- **TASK TO COMPLETE**: Take the line containing "Barrierefreie Darstellung" and every line after it to the end of the data, and write them out exactly as they appear.
[Opening SUPPLIED MATERIAL section]
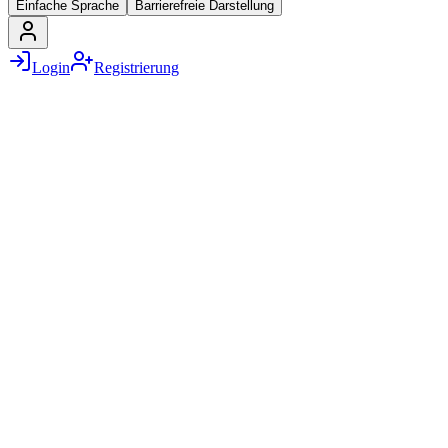
Einfache Sprache
Barrierefreie Darstellung
Login
Registrierung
[Closing SUPPLIED MATERIAL section]
- **PROBLEM SOLUTION**:
Barrierefreie Darstellung
Login
Registrierung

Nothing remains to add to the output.